Bases | RNA Nucleotide | DNA Nucleotide |
|---|---|---|
Adenine | Adenosine monophosphate (AMP) | Deoxyadenosine monophosphate (dAMP) |
Guanine | Guanosine monophosphate (GMP) | Deoxyguanosine monophosphate (dGMP) |
Cytosine | Cytidine monophosphate (CMP) | Deoxycytidine monophosphate (dCMP) |
Uracil | Uridine monophosphate (UMP) | — |
Thymine | — | Deoxythymidine monophosphate (dTMP) |
Polynucleotide Structure
Nucleotides are joined by 3',5'-phosphodiester bonds, forming a sugar-phosphate backbone with directionality (5' to 3').
Base Pairing and Double Helix
DNA is typically double-stranded, with complementary base pairing (A-T, G-C) and antiparallel strands.
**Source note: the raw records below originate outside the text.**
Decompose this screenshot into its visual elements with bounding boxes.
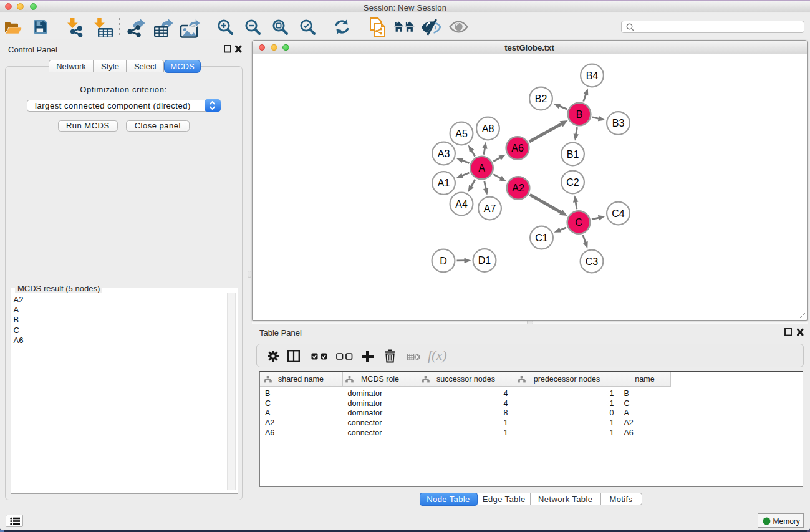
svg-text:B3: B3 bbox=[612, 118, 624, 128]
svg-text:A8: A8 bbox=[481, 123, 494, 134]
svg-text:C2: C2 bbox=[566, 177, 579, 188]
svg-text:B4: B4 bbox=[586, 70, 598, 81]
svg-text:A1: A1 bbox=[437, 178, 450, 188]
svg-text:C3: C3 bbox=[585, 256, 598, 267]
svg-text:C: C bbox=[575, 217, 582, 228]
svg-text:A4: A4 bbox=[455, 199, 468, 210]
svg-text:B2: B2 bbox=[534, 94, 547, 104]
svg-text:D1: D1 bbox=[478, 255, 491, 266]
svg-text:A5: A5 bbox=[455, 128, 468, 139]
svg-text:B: B bbox=[576, 109, 582, 120]
svg-text:A2: A2 bbox=[512, 183, 524, 193]
svg-text:A: A bbox=[478, 163, 485, 173]
svg-text:A3: A3 bbox=[437, 148, 450, 159]
svg-text:D: D bbox=[440, 256, 447, 266]
svg-text:A6: A6 bbox=[511, 143, 524, 153]
svg-text:C4: C4 bbox=[612, 208, 625, 219]
svg-text:A7: A7 bbox=[483, 203, 496, 214]
svg-text:C1: C1 bbox=[535, 233, 548, 243]
svg-text:B1: B1 bbox=[566, 149, 579, 160]
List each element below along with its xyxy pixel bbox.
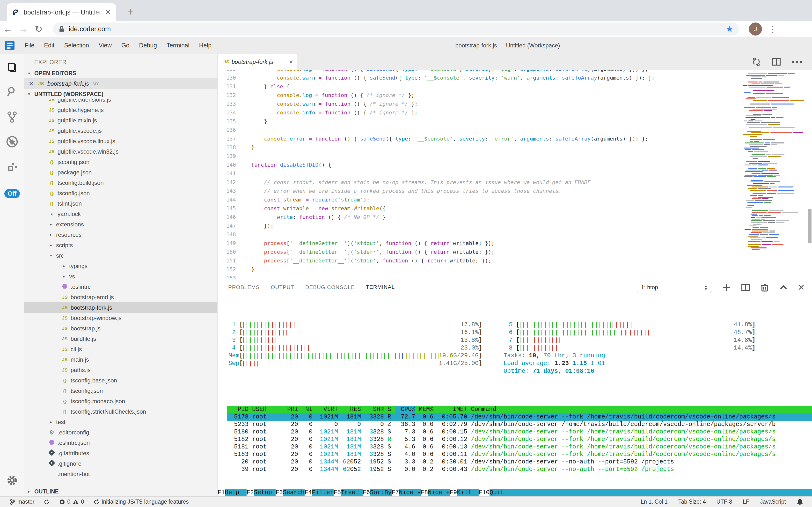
language-status[interactable]: Initializing JS/TS language features (93, 499, 189, 505)
code-line[interactable]: 149 process['__defineGetter__']('stdout'… (217, 239, 742, 248)
code-line[interactable]: 143 // error when we are inside a forked… (217, 187, 742, 195)
code-editor[interactable]: 129 console.log = function () { safeSend… (217, 70, 812, 279)
tree-item-tsconfig.json[interactable]: {}tsconfig.json (24, 188, 217, 199)
tree-item-yarn.lock[interactable]: ◖yarn.lock (24, 209, 217, 219)
code-line[interactable]: 144 const stream = require('stream'); (217, 195, 742, 204)
tree-item-scripts[interactable]: ▸scripts (24, 240, 217, 250)
browser-tab-close-icon[interactable]: ✕ (105, 8, 111, 17)
git-branch-indicator[interactable]: master (10, 499, 34, 505)
status-ln-1-col-1[interactable]: Ln 1, Col 1 (641, 499, 668, 505)
tree-item-paths.js[interactable]: JSpaths.js (24, 365, 217, 375)
open-editors-header[interactable]: ▾ OPEN EDITORS (24, 68, 217, 78)
maximize-panel-icon[interactable] (779, 283, 788, 292)
notifications-bell-icon[interactable] (797, 498, 803, 506)
code-line[interactable]: 139 (217, 152, 742, 161)
outline-header[interactable]: ▸ OUTLINE (24, 487, 217, 496)
status-utf-8[interactable]: UTF-8 (716, 499, 732, 505)
tree-item-gulpfile.mixin.js[interactable]: JSgulpfile.mixin.js (24, 115, 217, 125)
tree-item-gulpfile.vscode.win32.js[interactable]: JSgulpfile.vscode.win32.js (24, 146, 217, 157)
settings-gear-icon[interactable] (0, 474, 24, 487)
tree-item-cli.js[interactable]: JScli.js (24, 344, 217, 354)
panel-tab-terminal[interactable]: TERMINAL (366, 280, 395, 295)
forward-icon[interactable]: → (15, 24, 31, 34)
tree-item-.mention-bot[interactable]: ≡.mention-bot (24, 469, 217, 479)
code-line[interactable]: 152} (217, 265, 742, 274)
tree-item-tslint.json[interactable]: {}tslint.json (24, 199, 217, 209)
tree-item-.gitignore[interactable]: .gitignore (24, 458, 217, 469)
menu-selection[interactable]: Selection (59, 42, 94, 49)
code-line[interactable]: 141 (217, 169, 742, 178)
tree-item-resources[interactable]: ▸resources (24, 230, 217, 240)
tree-item-main.js[interactable]: JSmain.js (24, 354, 217, 365)
new-terminal-icon[interactable] (722, 283, 731, 292)
code-server-logo-icon[interactable] (5, 41, 14, 50)
menu-view[interactable]: View (94, 42, 117, 49)
code-line[interactable]: 132 console.log = function () { /* ignor… (217, 91, 742, 100)
menu-go[interactable]: Go (117, 42, 134, 49)
code-line[interactable]: 146 write: function () { /* No OP */ } (217, 213, 742, 222)
tree-item-buildfile.js[interactable]: JSbuildfile.js (24, 334, 217, 344)
tree-item-vs[interactable]: ▸vs (24, 271, 217, 282)
extensions-icon[interactable] (0, 154, 24, 179)
problems-indicator[interactable]: 0 0 (59, 499, 84, 505)
tree-item-tsconfig.base.json[interactable]: {}tsconfig.base.json (24, 375, 217, 386)
code-line[interactable]: 148 (217, 230, 742, 239)
code-line[interactable]: 150 process['__defineGetter__']('stderr'… (217, 248, 742, 257)
tree-item-gulpfile.hygiene.js[interactable]: JSgulpfile.hygiene.js (24, 105, 217, 115)
code-line[interactable]: 136 (217, 126, 742, 134)
address-bar[interactable]: ide.coder.com ★ (53, 22, 739, 36)
menu-terminal[interactable]: Terminal (162, 42, 194, 49)
workspace-header[interactable]: ▾ UNTITLED (WORKSPACE) (24, 89, 217, 99)
tree-item-bootstrap-amd.js[interactable]: JSbootstrap-amd.js (24, 292, 217, 302)
more-actions-icon[interactable]: ••• (792, 57, 803, 67)
panel-tab-debug-console[interactable]: DEBUG CONSOLE (305, 280, 355, 295)
off-badge[interactable]: Off (4, 189, 20, 198)
code-line[interactable]: 138} (217, 143, 742, 152)
tree-item-.editorconfig[interactable]: ⚙.editorconfig (24, 427, 217, 438)
code-line[interactable]: 135 } (217, 117, 742, 126)
browser-menu-icon[interactable]: ⋮ (769, 24, 777, 34)
split-terminal-icon[interactable] (741, 283, 750, 292)
status-lf[interactable]: LF (743, 499, 749, 505)
source-control-icon[interactable] (0, 104, 24, 129)
menu-help[interactable]: Help (194, 42, 216, 49)
tree-item-.gitattributes[interactable]: .gitattributes (24, 448, 217, 458)
code-line[interactable]: 151 process['__defineGetter__']('stdin',… (217, 257, 742, 265)
terminal-selector[interactable]: 1: htop ▲▼ (637, 282, 712, 293)
tree-item-tsconfig.json[interactable]: {}tsconfig.json (24, 386, 217, 396)
panel-tab-output[interactable]: OUTPUT (270, 280, 295, 295)
code-line[interactable]: 137 console.error = function () { safeSe… (217, 134, 742, 143)
code-line[interactable]: 147 }); (217, 222, 742, 230)
terminal[interactable]: 1 [17.8%] 2 [16.1%] 3 [13.8%] 4 [23.0%]M… (217, 296, 812, 496)
search-icon[interactable] (0, 79, 24, 104)
tab-close-icon[interactable]: × (289, 58, 293, 66)
tree-item-gulpfile.vscode.linux.js[interactable]: JSgulpfile.vscode.linux.js (24, 136, 217, 146)
browser-avatar[interactable]: J (749, 22, 762, 36)
back-icon[interactable]: ← (0, 24, 15, 34)
status-tab-size-4[interactable]: Tab Size: 4 (678, 499, 706, 505)
open-editor-item[interactable]: ✕ JS bootstrap-fork.js src (24, 78, 217, 89)
bookmark-star-icon[interactable]: ★ (726, 24, 734, 34)
tree-item-tsconfig.monaco.json[interactable]: {}tsconfig.monaco.json (24, 396, 217, 406)
browser-tab[interactable]: bootstrap-fork.js — Untitled (W ✕ (7, 3, 116, 21)
debug-icon[interactable] (0, 129, 24, 154)
code-line[interactable]: 140function disableSTDIO() { (217, 161, 742, 169)
tree-item-tsconfig.build.json[interactable]: {}tsconfig.build.json (24, 177, 217, 188)
tree-item-extensions[interactable]: ▸extensions (24, 219, 217, 230)
reload-icon[interactable]: ↻ (31, 24, 46, 34)
tree-item-package.json[interactable]: {}package.json (24, 167, 217, 177)
new-tab-button[interactable]: + (124, 5, 138, 19)
code-line[interactable]: 145 const writable = new stream.Writable… (217, 204, 742, 213)
code-line[interactable]: 130 console.warn = function () { safeSen… (217, 73, 742, 82)
tree-item-bootstrap-fork.js[interactable]: JSbootstrap-fork.js (24, 302, 217, 313)
tree-item-src[interactable]: ▾src (24, 250, 217, 261)
tree-item-.eslintrc[interactable]: .eslintrc (24, 282, 217, 292)
sync-icon[interactable] (44, 499, 50, 505)
tree-item-tsconfig.strictNullChecks.json[interactable]: {}tsconfig.strictNullChecks.json (24, 406, 217, 417)
code-line[interactable]: 129 console.log = function () { safeSend… (217, 70, 742, 73)
editor-tab[interactable]: JS bootstrap-fork.js × (217, 54, 297, 70)
menu-debug[interactable]: Debug (134, 42, 162, 49)
close-icon[interactable]: ✕ (28, 80, 37, 88)
tree-item-bootstrap.js[interactable]: JSbootstrap.js (24, 323, 217, 334)
menu-file[interactable]: File (20, 42, 39, 49)
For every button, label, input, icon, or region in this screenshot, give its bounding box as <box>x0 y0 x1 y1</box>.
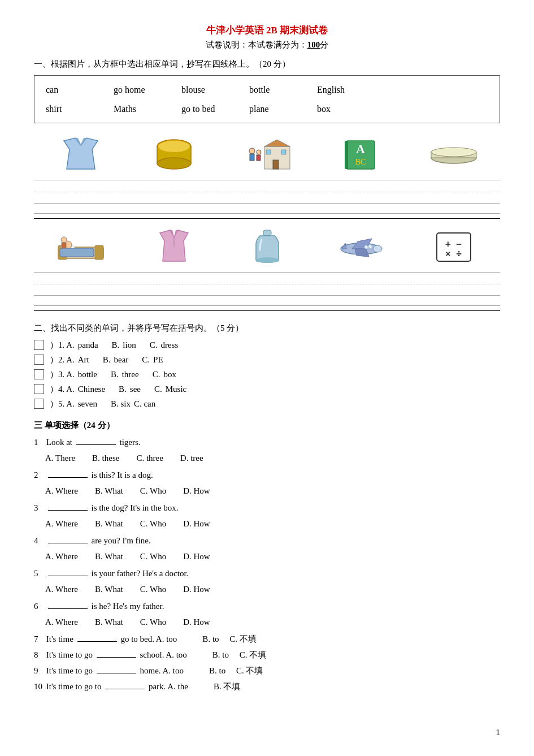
s3-q5-blank[interactable] <box>48 576 88 576</box>
svg-rect-8 <box>273 160 279 169</box>
svg-rect-27 <box>60 248 94 257</box>
s3-q5-num: 5 <box>34 567 44 580</box>
s3-q6-answers: A. Where B. What C. Who D. How <box>45 615 500 629</box>
s3-q9-text-after: home. A. too B. to C. 不填 <box>138 666 263 675</box>
s3-q2-blank[interactable] <box>48 477 88 478</box>
s3-q10-blank[interactable] <box>105 689 145 689</box>
q4-b-label: B. <box>119 382 127 396</box>
s3-q8-blank[interactable] <box>97 657 136 658</box>
s3-q3-blank[interactable] <box>48 510 88 511</box>
q2-b: bear <box>114 353 129 366</box>
section2-header: 二、找出不同类的单词，并将序号写在括号内。（5 分） <box>34 321 500 335</box>
s3-q3-text-after: is the dog? It's in the box. <box>89 503 179 512</box>
word-can: can <box>46 83 91 97</box>
s3-q5-b: B. What <box>95 582 123 596</box>
q3-num: ）3. A. <box>50 368 75 381</box>
blouse-image <box>143 224 205 270</box>
s3-q2-num: 2 <box>34 468 44 482</box>
s3-q2-b: B. What <box>95 484 123 498</box>
q3-b: three <box>122 368 139 381</box>
subtitle: 试卷说明：本试卷满分为：100分 <box>34 38 500 51</box>
tray-image <box>423 132 485 178</box>
svg-point-40 <box>364 245 368 249</box>
word-go-to-bed: go to bed <box>181 102 227 116</box>
english-book-image: A BC <box>329 132 392 178</box>
svg-text:A: A <box>356 142 365 156</box>
s3-q4-a: A. Where <box>45 550 78 563</box>
s3-q6-c: C. Who <box>140 615 166 629</box>
svg-point-34 <box>256 257 279 263</box>
word-shirt: shirt <box>46 102 91 116</box>
s3-q8-num: 8 <box>34 648 44 662</box>
svg-rect-18 <box>345 141 348 169</box>
q2-c: PE <box>153 353 163 366</box>
bracket-3[interactable] <box>34 369 44 379</box>
s3-q6-b: B. What <box>95 615 123 629</box>
q2-b-label: B. <box>103 353 111 366</box>
s3-q5-a: A. Where <box>45 582 78 596</box>
svg-rect-10 <box>281 150 286 154</box>
writing-area-1[interactable] <box>34 180 500 214</box>
q4-num: ）4. A. <box>50 382 75 396</box>
s3-q4-d: D. How <box>183 550 210 563</box>
q3-a: bottle <box>78 368 97 381</box>
s3-q7-text-after: go to bed. A. too B. to C. 不填 <box>119 634 257 643</box>
s3-q5-answers: A. Where B. What C. Who D. How <box>45 582 500 596</box>
word-go-home: go home <box>114 83 159 97</box>
s3-q4: 4 are you? I'm fine. <box>34 534 500 547</box>
q1-a: panda <box>78 338 98 352</box>
s3-q6-blank[interactable] <box>48 608 88 609</box>
svg-point-41 <box>368 245 372 248</box>
mc-row-4: ）4. A. Chinese B. see C. Music <box>34 382 500 396</box>
word-box: box <box>317 102 362 116</box>
s3-q5-text-after: is your father? He's a doctor. <box>89 569 189 578</box>
q5-num: ）5. A. <box>50 397 75 411</box>
svg-point-5 <box>158 141 190 152</box>
svg-rect-24 <box>95 245 103 260</box>
s3-q10-text-after: park. A. the B. 不填 <box>146 682 240 691</box>
writing-area-2[interactable] <box>34 272 500 306</box>
bracket-1[interactable] <box>34 340 44 350</box>
s3-q2-d: D. How <box>183 484 210 498</box>
word-blouse: blouse <box>181 83 227 97</box>
bracket-2[interactable] <box>34 355 44 365</box>
s3-q9-blank[interactable] <box>97 673 136 673</box>
q5-b-label: B. six <box>111 397 131 411</box>
mc-row-2: ）2. A. Art B. bear C. PE <box>34 353 500 366</box>
word-row-1: can go home blouse bottle English <box>46 83 488 97</box>
s3-q8: 8 It's time to go school. A. too B. to C… <box>34 648 500 662</box>
divider-1 <box>34 218 500 219</box>
section2-questions: ）1. A. panda B. lion C. dress ）2. A. Art… <box>34 338 500 411</box>
s3-q9: 9 It's time to go home. A. too B. to C. … <box>34 664 500 677</box>
q1-b-label: B. <box>112 338 120 352</box>
s3-q6-num: 6 <box>34 599 44 613</box>
svg-rect-14 <box>257 155 261 161</box>
q4-a: Chinese <box>78 382 105 396</box>
maths-image: + − × ÷ <box>423 224 485 270</box>
q2-a: Art <box>78 353 89 366</box>
s3-q3-answers: A. Where B. What C. Who D. How <box>45 517 500 530</box>
divider-2 <box>34 310 500 311</box>
s3-q3-a: A. Where <box>45 517 78 530</box>
bracket-4[interactable] <box>34 384 44 394</box>
s3-q7-text: It's time <box>46 634 76 643</box>
mc-row-5: ）5. A. seven B. six C. can <box>34 397 500 411</box>
q5-c: C. can <box>134 397 155 411</box>
s3-q4-blank[interactable] <box>48 543 88 543</box>
s3-q1-b: B. these <box>92 451 119 465</box>
score-value: 100 <box>307 40 320 49</box>
section3-header: 三 单项选择（24 分） <box>34 418 500 432</box>
s3-q7-num: 7 <box>34 632 44 646</box>
q3-c-label: C. <box>153 368 160 381</box>
s3-q2-text-after: is this? It is a dog. <box>89 470 153 479</box>
s3-q3-c: C. Who <box>140 517 166 530</box>
q5-a: seven <box>78 397 97 411</box>
s3-q7-blank[interactable] <box>77 641 117 642</box>
s3-q1-blank[interactable] <box>76 444 116 445</box>
s3-q2-answers: A. Where B. What C. Who D. How <box>45 484 500 498</box>
title-section: 牛津小学英语 2B 期末测试卷 试卷说明：本试卷满分为：100分 <box>34 23 500 51</box>
svg-point-11 <box>249 148 255 154</box>
s3-q8-text-after: school. A. too B. to C. 不填 <box>138 650 267 659</box>
bracket-5[interactable] <box>34 399 44 409</box>
word-bottle: bottle <box>249 83 294 97</box>
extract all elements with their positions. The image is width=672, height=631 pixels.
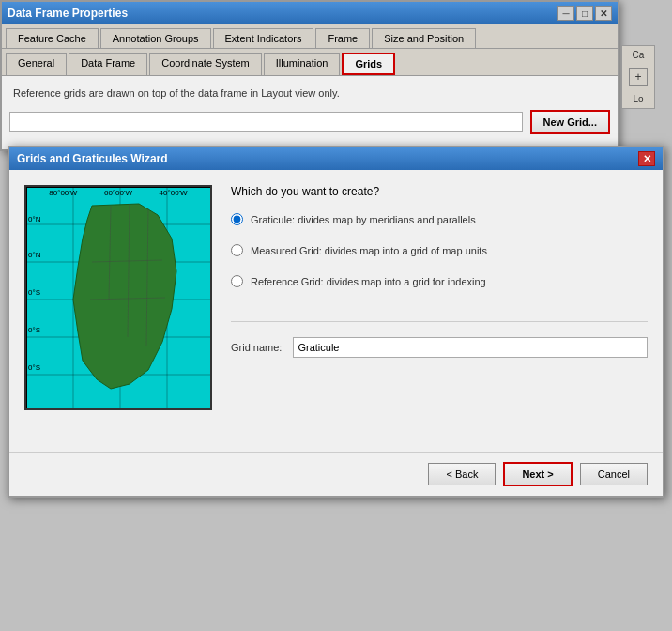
wizard-titlebar: Grids and Graticules Wizard ✕ bbox=[9, 147, 663, 170]
wizard-footer: < Back Next > Cancel bbox=[9, 452, 663, 496]
tab-grids[interactable]: Grids bbox=[342, 53, 395, 75]
tab-frame[interactable]: Frame bbox=[315, 28, 370, 48]
radio-graticule[interactable]: Graticule: divides map by meridians and … bbox=[231, 213, 648, 225]
map-lat-label-5: 0°S bbox=[28, 363, 40, 372]
side-label-ca: Ca bbox=[633, 50, 645, 60]
radio-measured-label: Measured Grid: divides map into a grid o… bbox=[251, 245, 487, 256]
map-preview-container: 80°00'W 60°00'W 40°00'W bbox=[24, 185, 212, 437]
radio-measured-grid[interactable]: Measured Grid: divides map into a grid o… bbox=[231, 244, 648, 256]
minimize-button[interactable]: ─ bbox=[557, 6, 574, 21]
tabs-row-2: General Data Frame Coordinate System Ill… bbox=[2, 49, 618, 76]
tab-feature-cache[interactable]: Feature Cache bbox=[6, 28, 99, 48]
tab-general[interactable]: General bbox=[6, 53, 67, 75]
radio-reference-label: Reference Grid: divides map into a grid … bbox=[251, 276, 486, 287]
cancel-button[interactable]: Cancel bbox=[580, 463, 648, 485]
radio-reference-input[interactable] bbox=[231, 275, 243, 287]
tab-illumination[interactable]: Illumination bbox=[264, 53, 341, 75]
side-label-lo: Lo bbox=[633, 94, 643, 104]
radio-reference-grid[interactable]: Reference Grid: divides map into a grid … bbox=[231, 275, 648, 287]
map-lat-label-3: 0°S bbox=[28, 288, 40, 297]
map-lat-label-2: 0°N bbox=[28, 251, 40, 259]
map-background: 80°00'W 60°00'W 40°00'W bbox=[26, 187, 210, 408]
back-button[interactable]: < Back bbox=[428, 463, 496, 485]
side-panel: Ca + Lo bbox=[621, 45, 655, 109]
grids-graticules-wizard: Grids and Graticules Wizard ✕ 80°00'W 60… bbox=[8, 146, 664, 498]
map-lat-label-4: 0°S bbox=[28, 326, 40, 334]
radio-graticule-label: Graticule: divides map by meridians and … bbox=[251, 214, 476, 225]
grid-name-label: Grid name: bbox=[231, 342, 282, 353]
tabs-row-1: Feature Cache Annotation Groups Extent I… bbox=[2, 24, 618, 49]
outer-title: Data Frame Properties bbox=[8, 7, 128, 20]
window-controls: ─ □ ✕ bbox=[557, 6, 612, 21]
grid-name-input[interactable] bbox=[293, 337, 648, 358]
tab-annotation-groups[interactable]: Annotation Groups bbox=[100, 28, 211, 48]
wizard-options-panel: Which do you want to create? Graticule: … bbox=[231, 185, 648, 437]
map-grid-svg bbox=[26, 187, 210, 408]
wizard-content: 80°00'W 60°00'W 40°00'W bbox=[9, 170, 663, 452]
outer-content-area: Reference grids are drawn on top of the … bbox=[2, 76, 618, 149]
new-grid-button[interactable]: New Grid... bbox=[530, 110, 610, 134]
tab-data-frame[interactable]: Data Frame bbox=[69, 53, 147, 75]
maximize-button[interactable]: □ bbox=[576, 6, 593, 21]
tab-extent-indicators[interactable]: Extent Indicators bbox=[213, 28, 314, 48]
outer-titlebar: Data Frame Properties ─ □ ✕ bbox=[2, 2, 618, 24]
wizard-question: Which do you want to create? bbox=[231, 185, 648, 198]
svg-marker-8 bbox=[73, 204, 176, 389]
map-lat-label-1: 0°N bbox=[28, 215, 40, 223]
tab-size-and-position[interactable]: Size and Position bbox=[372, 28, 476, 48]
map-preview: 80°00'W 60°00'W 40°00'W bbox=[24, 185, 212, 410]
next-button[interactable]: Next > bbox=[503, 462, 572, 486]
grids-description: Reference grids are drawn on top of the … bbox=[9, 84, 610, 102]
grid-list-input[interactable] bbox=[9, 112, 523, 132]
wizard-title: Grids and Graticules Wizard bbox=[17, 152, 168, 165]
wizard-close-button[interactable]: ✕ bbox=[638, 151, 655, 166]
grid-name-section: Grid name: bbox=[231, 321, 648, 358]
radio-measured-input[interactable] bbox=[231, 244, 243, 256]
side-expand-button[interactable]: + bbox=[629, 68, 648, 86]
tab-coordinate-system[interactable]: Coordinate System bbox=[149, 53, 262, 75]
grid-input-row: New Grid... bbox=[9, 110, 610, 134]
close-button[interactable]: ✕ bbox=[595, 6, 612, 21]
data-frame-properties-window: Data Frame Properties ─ □ ✕ Feature Cach… bbox=[0, 0, 619, 151]
radio-graticule-input[interactable] bbox=[231, 213, 243, 225]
RNA is usually single-stranded but can form local double-stranded regions via intramolecular base pairing.
Hydrogen bonds: Two between A and T (or A and U in RNA), three between G and C.
Antiparallel orientation: The two DNA strands run in opposite directions (5' to 3' and 3' to 5').
Nucleic Acid Synthesis
Nucleic acids are synthesized using a template strand, ensuring correct base pairing and sequence fidelity. DNA replication and transcription rely on complementary relationships between purines and pyrimidines.